Imaginaba a Gens viviendo en algún lugar especial, «morboso» quizá, pero todas mis fantasías saltaron por los aires cuando me hizo pasar a su pequeño apartamento, el tercero izquierda de un bloque de pisos nuevos cerca de la Zona Cero. Los edificios tenían un aire similar y anónimo, apretados a lo largo de la calle, blancos, horadados por ventanas de cortinas verdes. El portal de entrada estaba sitiado de zanjas y excavadoras. Tras marcar el código de acceso, Gens se limpió el polvo de la obra que cubría el teclado en sus pantalones turquesa. Luego lo vi enrojecer y resollar mientras subía las escaleras, porque —explicó— jamás tomaba el ascensor. Ignoro si intentaba despertar mi compasión. Por lo pronto, había logrado asombrarme.
—No es nada lujoso —dijo banalmente cuando me hizo pasar—. Puedes dejar el abrigo en esta silla... No es necesario que te limpies el barro de las botas en un felpudo. Además, no hay felpudo... —De nuevo, su risa enronquecida—. Mi soviética fortachona lo limpiará todo cuando venga.

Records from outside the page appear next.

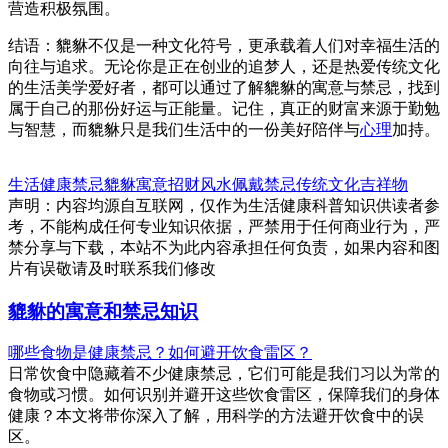
营造积极氛围。
结语：貔貅不仅是一种文化符号，更承载着人们对幸福生活的
向往与追求。无论你是正在创业的追梦人，还是热爱传统文化
的生活美学爱好者，都可以通过了解貔貅的寓意与禁忌，找到
属于自己的那份好运与正能量。记住，真正的财富来源于勤勉
与智慧，而貔貅只是我们生活中的一份美好陪伴与
心理
加持。
生活健康
禁忌
貔貅寓意
招财风水
佩戴禁忌
传统文化
吉祥物
声明：内容均源自互联网，仅作为生活健康科普知识供读者参
考，不能构成任何专业知识依据，严禁用于任何商业行为，严
禁分享与下载，本站不为此内容承担任何负责，如果内容和图
片有误敬请及时联系我们修改
貔貅的寓意和禁忌知识
哪些食物是健康禁忌？如何避开饮食雷区？
日常饮食中隐藏着不少健康禁忌，它们可能是我们习以为常的
食物或习惯。如何识别并避开这些饮食雷区，保障我们的身体
健康？本文将带你深入了解，用科学的方法避开饮食中的误
区。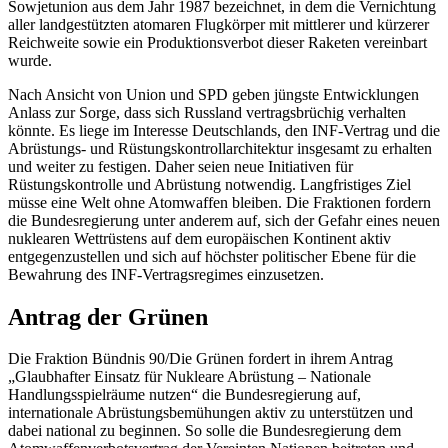
Sowjetunion aus dem Jahr 1987 bezeichnet, in dem die Vernichtung
aller landgestützten atomaren Flugkörper mit mittlerer und kürzerer
Reichweite sowie ein Produktionsverbot dieser Raketen vereinbart
wurde.
Nach Ansicht von Union und SPD geben jüngste Entwicklungen
Anlass zur Sorge, dass sich Russland vertragsbrüchig verhalten
könnte. Es liege im Interesse Deutschlands, den INF-Vertrag und die
Abrüstungs- und Rüstungskontrollarchitektur insgesamt zu erhalten
und weiter zu festigen. Daher seien neue Initiativen für
Rüstungskontrolle und Abrüstung notwendig. Langfristiges Ziel
müsse eine Welt ohne Atomwaffen bleiben. Die Fraktionen fordern
die Bundesregierung unter anderem auf, sich der Gefahr eines neuen
nuklearen Wettrüstens auf dem europäischen Kontinent aktiv
entgegenzustellen und sich auf höchster politischer Ebene für die
Bewahrung des INF-Vertragsregimes einzusetzen.
Antrag der Grünen
Die Fraktion Bündnis 90/Die Grünen fordert in ihrem Antrag
„Glaubhafter Einsatz für Nukleare Abrüstung – Nationale
Handlungsspielräume nutzen“ die Bundesregierung auf,
internationale Abrüstungsbemühungen aktiv zu unterstützen und
dabei national zu beginnen. So solle die Bundesregierung dem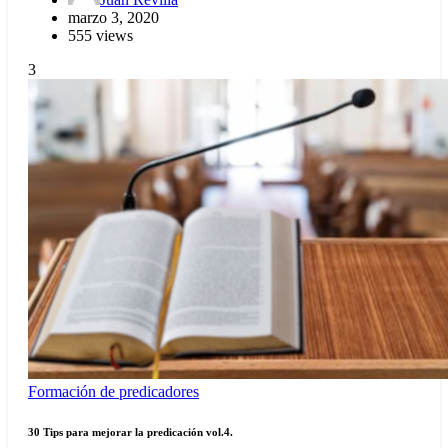
marzo 3, 2020
555 views
3
Formación de predicadores
30 Tips para mejorar la predicación vol.4.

En realidad, no era la ausencia de lujo lo que me resultaba inusual. Su ático de crujiente madera en París o la mansión barcelonesa poseían decoraciones espartanas. En cambio, echaba en falta la historia, que tan importante había sido siempre para Gens. Le recordaba despreciando a quienes no se interesaban por lo antiguo. Decía que el único sentido de la existencia estaba en el pasado. Atesoraba su herencia: grandes cuadros con marinas, muebles tapizados, estanterías voluminosas, olor a sustancias conservadoras. Era muy consciente de sus raíces catalanas e italianas, así como de la larga saga familiar de nobles médicos que culminaba en su padre, el cirujano Ricard Gens. Se esforzaba por imitar a sus antepasados en hábitos y gestos, como si quisiera demostrar a un público imaginario que él había existido antes de existir. «Honrar el pasado, asegurar el porvenir», solía decir citando a su padre.
Pero nada había más inseguro que el porvenir de Gens, a juzgar por aquel piso.

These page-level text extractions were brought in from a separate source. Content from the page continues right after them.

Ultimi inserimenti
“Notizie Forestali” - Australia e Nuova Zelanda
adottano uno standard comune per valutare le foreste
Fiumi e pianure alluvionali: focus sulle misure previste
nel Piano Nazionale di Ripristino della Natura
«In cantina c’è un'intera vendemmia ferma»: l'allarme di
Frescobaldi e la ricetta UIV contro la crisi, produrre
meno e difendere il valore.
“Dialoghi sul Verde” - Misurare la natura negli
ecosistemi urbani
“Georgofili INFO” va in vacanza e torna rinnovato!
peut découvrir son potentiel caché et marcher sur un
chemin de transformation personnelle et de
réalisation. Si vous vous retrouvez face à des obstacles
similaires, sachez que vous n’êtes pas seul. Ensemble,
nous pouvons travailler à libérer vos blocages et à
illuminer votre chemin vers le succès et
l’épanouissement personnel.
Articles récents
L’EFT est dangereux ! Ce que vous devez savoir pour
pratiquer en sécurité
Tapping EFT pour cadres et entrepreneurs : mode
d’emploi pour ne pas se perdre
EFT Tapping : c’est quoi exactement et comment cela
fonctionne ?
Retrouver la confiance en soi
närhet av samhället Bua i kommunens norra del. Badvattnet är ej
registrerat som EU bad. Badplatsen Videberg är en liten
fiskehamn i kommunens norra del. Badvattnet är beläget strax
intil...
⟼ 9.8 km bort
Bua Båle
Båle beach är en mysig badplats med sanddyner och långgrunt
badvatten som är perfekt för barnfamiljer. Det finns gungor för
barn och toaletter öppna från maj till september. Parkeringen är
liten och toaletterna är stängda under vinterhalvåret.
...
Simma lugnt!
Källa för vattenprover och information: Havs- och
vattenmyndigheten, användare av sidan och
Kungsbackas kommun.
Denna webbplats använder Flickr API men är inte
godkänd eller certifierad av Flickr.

Algo en la impersonalidad de ese mundo me asustaba. Era como descubrir a un hombre joven sentado a la mesa en el comedor de una residencia de ancianos. Me hacía pensar que Gens había aceptado aquello
a cambio
de otra cosa: quizá dinero, anonimato o quién sabía qué. Me ponía nerviosa.
—Esto es una colmena de jubilados de clase media —explicó mientras buscaba un sitio (o
el
sitio) para dejar el sombrero y la chaqueta que acababa de quitarse—. Nos llevamos aceptablemente bien, pero yo he dejado de ir a las reuniones mensuales porque una sesentona pretende ligarme. No puede evitarlo, está en su psinoma, je, je. No me gustan los vecinos —sentenció innecesariamente, ya que mientras subíamos las escaleras lo había visto mirar hacia las puertas como quien espía madrigueras de animales peligrosos—. Siéntate, por favor. ¿Qué quieres tomar? Puedo hacer café, a lo mejor Anushka ha dejado hecho... Y tengo vino. El dueño de una bodega me regala una caja cada Navidad... Oh, no te preocupes más por el barro...

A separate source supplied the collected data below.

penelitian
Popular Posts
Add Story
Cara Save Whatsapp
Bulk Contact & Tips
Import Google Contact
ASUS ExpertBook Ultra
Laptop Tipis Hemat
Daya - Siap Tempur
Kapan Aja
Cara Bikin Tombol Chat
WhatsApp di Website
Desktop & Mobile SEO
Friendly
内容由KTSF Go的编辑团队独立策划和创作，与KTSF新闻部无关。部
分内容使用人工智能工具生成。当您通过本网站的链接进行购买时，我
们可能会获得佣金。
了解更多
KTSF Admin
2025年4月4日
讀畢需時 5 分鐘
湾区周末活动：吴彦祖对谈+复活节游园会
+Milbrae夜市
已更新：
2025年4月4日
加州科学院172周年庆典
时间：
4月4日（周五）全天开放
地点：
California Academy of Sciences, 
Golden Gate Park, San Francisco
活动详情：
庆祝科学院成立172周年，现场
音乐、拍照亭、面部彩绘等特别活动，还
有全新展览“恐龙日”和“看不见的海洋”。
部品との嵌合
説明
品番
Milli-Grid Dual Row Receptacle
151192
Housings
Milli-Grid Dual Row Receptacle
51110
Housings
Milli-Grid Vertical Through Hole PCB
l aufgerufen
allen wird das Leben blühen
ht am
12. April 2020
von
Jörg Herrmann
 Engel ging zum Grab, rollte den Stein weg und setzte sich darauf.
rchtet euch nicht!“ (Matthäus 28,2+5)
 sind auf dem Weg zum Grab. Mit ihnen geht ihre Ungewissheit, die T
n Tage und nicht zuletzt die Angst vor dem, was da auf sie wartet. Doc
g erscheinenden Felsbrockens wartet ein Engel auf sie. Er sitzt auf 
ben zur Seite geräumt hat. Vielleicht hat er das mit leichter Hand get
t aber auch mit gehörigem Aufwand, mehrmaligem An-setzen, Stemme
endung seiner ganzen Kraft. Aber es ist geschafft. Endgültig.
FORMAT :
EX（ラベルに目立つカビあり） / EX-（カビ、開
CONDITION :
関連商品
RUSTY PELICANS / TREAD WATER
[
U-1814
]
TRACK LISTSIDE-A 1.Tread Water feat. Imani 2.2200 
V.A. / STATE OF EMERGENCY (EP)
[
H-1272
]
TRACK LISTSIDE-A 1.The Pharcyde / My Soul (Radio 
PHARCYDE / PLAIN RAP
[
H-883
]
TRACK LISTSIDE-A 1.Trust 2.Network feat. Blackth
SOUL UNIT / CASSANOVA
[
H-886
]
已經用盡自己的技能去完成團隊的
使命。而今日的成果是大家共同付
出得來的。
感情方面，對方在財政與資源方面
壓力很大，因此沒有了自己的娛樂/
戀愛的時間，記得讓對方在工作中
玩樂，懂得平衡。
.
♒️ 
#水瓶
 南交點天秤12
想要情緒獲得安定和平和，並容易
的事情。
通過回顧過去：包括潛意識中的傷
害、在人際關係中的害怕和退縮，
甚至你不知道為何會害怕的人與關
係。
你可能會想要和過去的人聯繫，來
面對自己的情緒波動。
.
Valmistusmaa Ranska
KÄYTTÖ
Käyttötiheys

Yo me contemplaba las botas, en efecto, pero pensé que aquello lo decía como excusa para explicar la forma que tenía de mirarme, sobre todo mi malla amarilla de laterales transparentes. Seguí de pie, dejé el abrigo en una silla y pedí agua. La pausa me ofreció la oportunidad de acabar mi examen. Parecía haber tres habitaciones, salón, cocina y dormitorio, sin contar un baño al fondo de un distribuidor en forma de cruz. El salón era luminoso, predominaban el metal y el plástico, sin rastro de antiguos tesoros. Lo más llamativo: estanterías repletas de libros, mesa con pantalla incorporada y una reproducción del retrato Chandos de Shakespeare (lo único que había conservado de antaño) en el pequeño espacio de pared que carecía de libros o ventanas. Había mondaduras de naranja en un plato sobre la mesa y un vaso con restos de café con leche. Y olía a escondite: esa clase de aroma de los que viven refugiados.